Characters

Scripts, characters, glyphs, letters, and cases

A script is a system of writing, that is, a way of representing and recording utterances of some language in written form. A characteris a component of a script, a repeatable unit that may appear in forms that differ visually but are recognized by users of the writing system as depictions of the same linguistic constituent. These various visual depictions are called glyphs to distinguish them from characters; for instance, a boldface letter p and an italic letter p are different glyphs depicting the same character.

Some scripts are alphabetic; they contain a small number of heavily used characters (called letters) that roughly represent the constituent sounds of utterances rather than their meanings. In alphabetic scripts, glyphs are sometimes grouped into cases -- letter variants that are conventionally used in different printed contexts. For example, capital letters form a case in English; H and h are depictions of the same letter, but the first is in upper case and the second in lower case.

The question of whether H and h are instances of the same character is somewhat arbitrary, and computer programmers have usually found it convenient to treat them as distinct characters.

Character codes

When a character is stored in a computer, it must be represented as a sequence of bits, just like any other datum. In the early days of computing, each equipment manufacturer developed one or more ``character codes'' of its own, so that, for example, the capital letter A was represented by the sequence 110001 on an IBM 1401 computer, by 000001 on a Control Data 6600, by 11000001 on an IBM 360, and so on. This made it troublesome to transfer character data from one computer to another, since it was necessary to convert each character from the source machine's encoding to the target machine's encoding. The difficulty was compounded by the fact that different manufacturers supported different characters; all provided the twenty-six capital letters used in writing English and the ten digits used in writing Arabic numerals, but there was much variation in the selection of mathematical symbols, punctuation marks, etc.

ASCII

In 1963, a number of manufacturers agreed to use the American Standard Code for Information Interchange (ASCII), which is now by far the most common and widely used character code. It includes representations for ninety-four characters selected from American and Western European text, commercial, and technical scripts: the twenty-six English letters in both upper and lower case, the ten digits, sixteen standard punctuation marks used in typescript (the period, the comma, the colon, the semicolon, the question mark, the exclamation point, the hyphen, the apostrophe, the double quotation mark, left and right parentheses, left and right square brackets, the virgule or slash, the asterisk, and the underscore), some mathematical symbols (the plus sign, the equals sign, the less-than sign, the greater-than sign, left and right braces), some commercial symbols (the at-sign, the mesh or pound-sign, the dollar sign, the percent sign), and a few accents and miscellaneous characters (the grave accent, the circumflex, the tilde, the ampersand, the vertical bar, and the backslash).

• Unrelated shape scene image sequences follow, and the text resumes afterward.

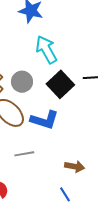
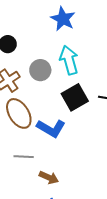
gray circle: (22, 82) -> (40, 70), moved
brown arrow: (75, 166) -> (49, 177), moved

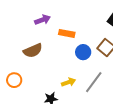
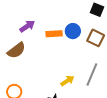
brown semicircle: (33, 51) -> (16, 50), moved
blue circle: (83, 52) -> (73, 31), moved

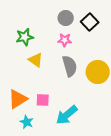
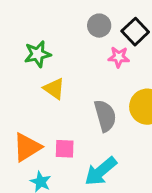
pink star: (65, 40) -> (119, 57), moved
gray semicircle: (70, 66) -> (105, 116), moved

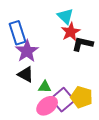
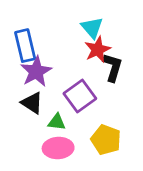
black L-shape: (83, 44) -> (113, 67), turned 90
purple square: (63, 100) -> (80, 96), moved
pink ellipse: (47, 106) -> (58, 148), turned 30

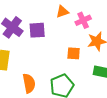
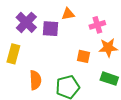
orange triangle: (62, 12) -> (68, 14), moved

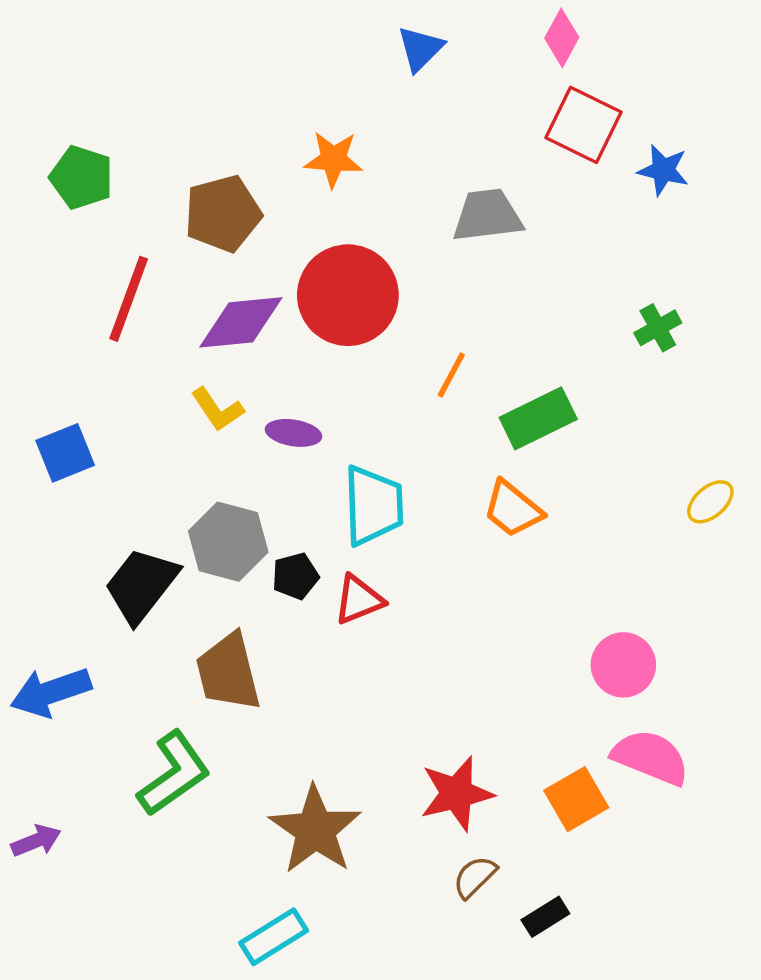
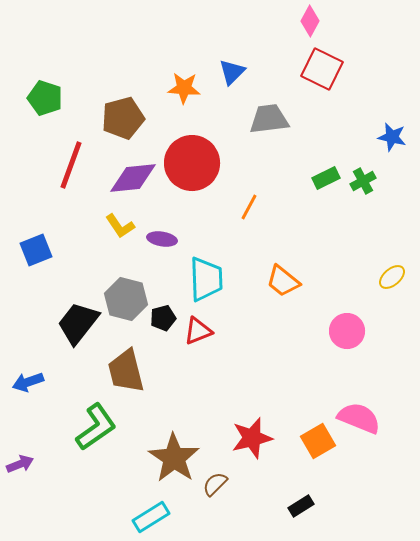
blue triangle: (420, 49) -> (232, 72), moved
blue star: (663, 170) -> (392, 137), moved
green rectangle: (538, 418) -> (326, 178), moved, size x0.7
pink circle: (623, 665) -> (347, 331), moved
blue arrow: (51, 692) -> (28, 382), size x0.7
brown semicircle: (475, 877) -> (215, 484), moved

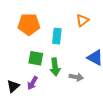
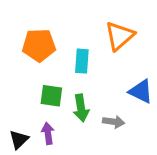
orange triangle: (82, 20) -> (120, 36), size x1.5
purple arrow: (32, 83) -> (48, 133), turned 144

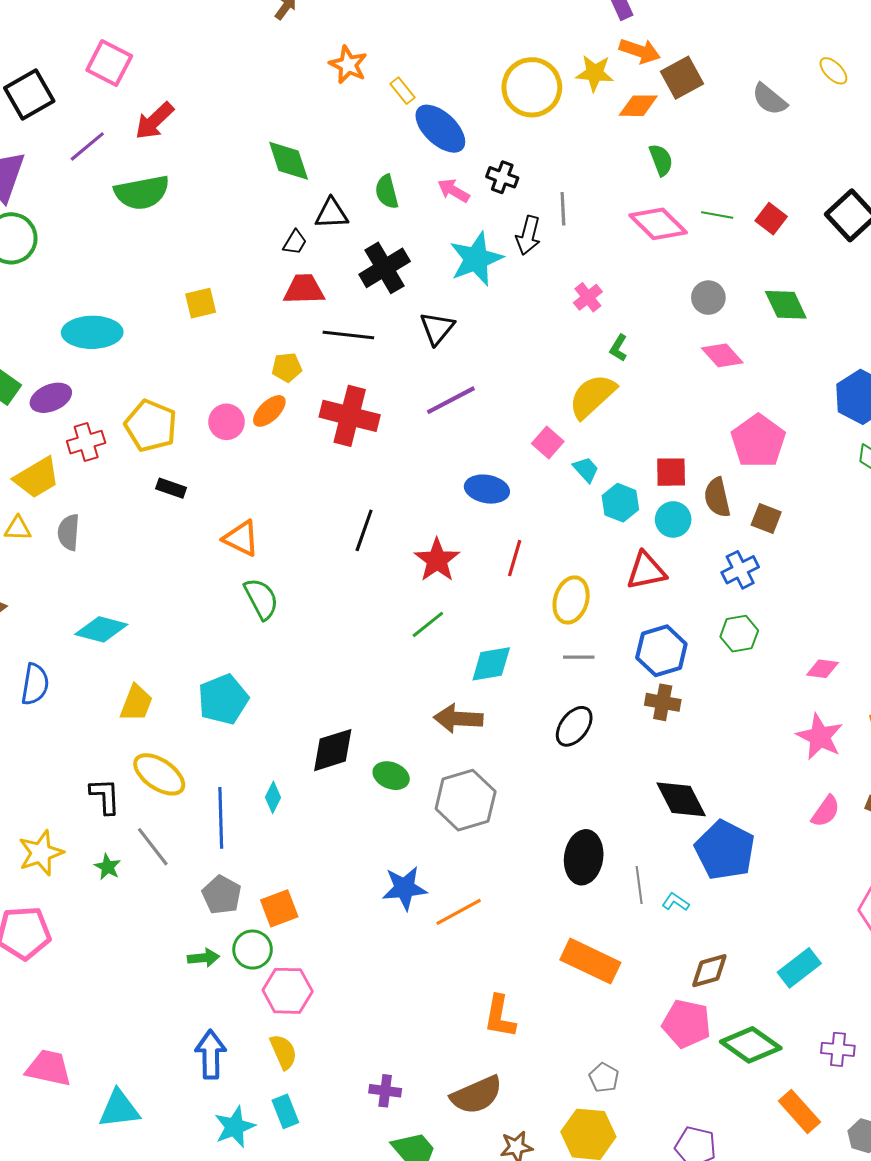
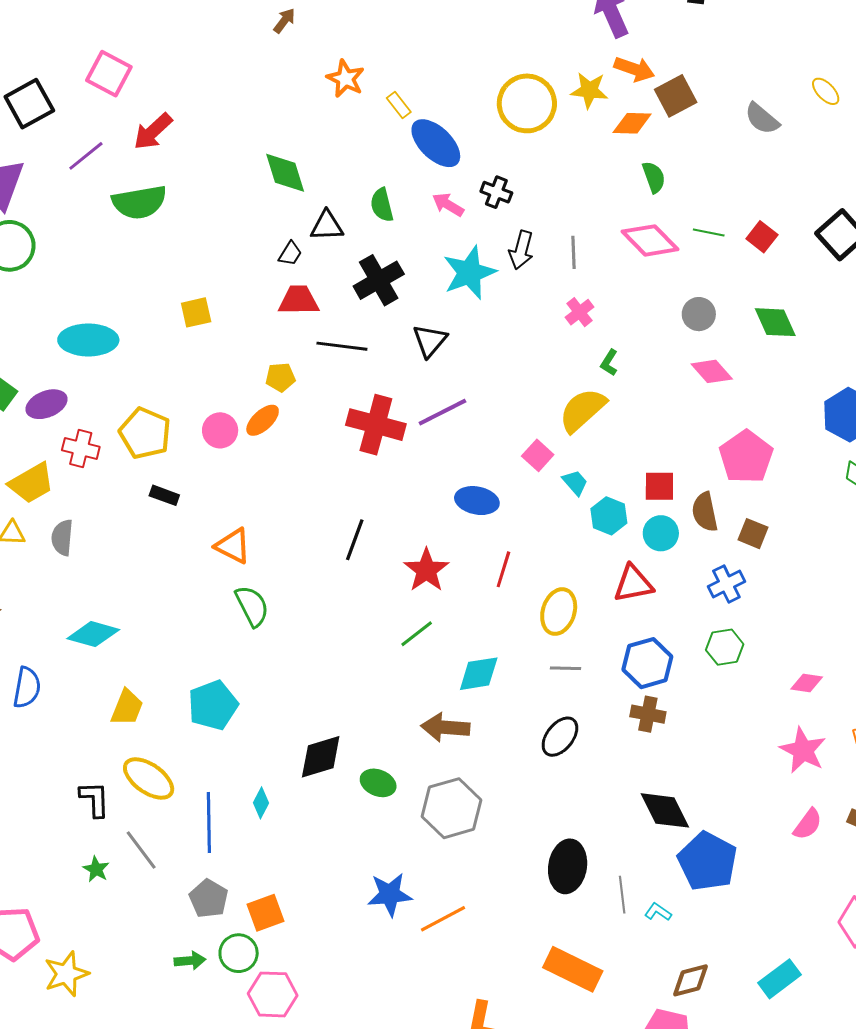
gray line: (563, 209) -> (573, 252), moved
red cross: (350, 416) -> (376, 425), moved
red cross: (86, 442) -> (81, 448), turned 30
yellow star: (41, 853) -> (66, 974), moved

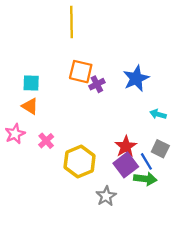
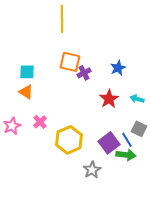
blue star: (136, 78) -> (118, 68), size x0.7
pink star: (15, 134) -> (12, 126), moved
red star: (126, 146) -> (109, 99), moved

ASCII also reserves a bit sequence for a ``space'' character, usually depicted by a blank (a glyph that doesn't include any marks) and thirty-three bit sequences for so-called ``control characters,'' which have various implementation-dependent effects on printing and display devices.

Each character or control character is represented by a sequence of exactly seven bits, and every sequence of seven bit values represents a different character or control character. It is common to read these bit sequences as binary numerals -- for instance, to read 1000001, which is the ASCII sequence representing the capital letter A, as sixty-five, which is the value of that bit sequence considered as a binary numeral. In Pascal, this is reflected in the fact that on a machine using ASCII characters, the value of the expression Ord ('A') is 65.

When an ASCII character is stored in the memory of a computer, it is usually given one byte (eight bits) of storage. Since the character is completely fixed by its seven-bit representation, this leaves a bit free for some other purpose. Often the extra bit is simply turned off and ignored. Alternatively, it can be used as a way of checking that the hardware is storing and recovering characters accurately -- for instance, by turning on the extra bit if, and only if, the number of 1 bits in the ASCII representation of the character to be stored is even. This convention ensures that the byte in which the character is stored will always have an odd number of 1 bits in it; if such a byte is ever found to have an even number of 1 bits, an error has occurred. When the extra bit is used in this way, it is called a ``parity bit'' (because it is adjusted to ensure a specified parity -- evenness or oddness -- of the number of 1 bits in the byte), and the character is said to be stored as ``seven bits, odd parity.'' If the parity bit is set in the opposite way -- turned on if the number of 1 bits in the ASCII representation of the character is odd -- the character is stored as ``seven bits, even parity.'' The phrase ``seven bits, no parity'' means that the extra bit is always turned off and ignored.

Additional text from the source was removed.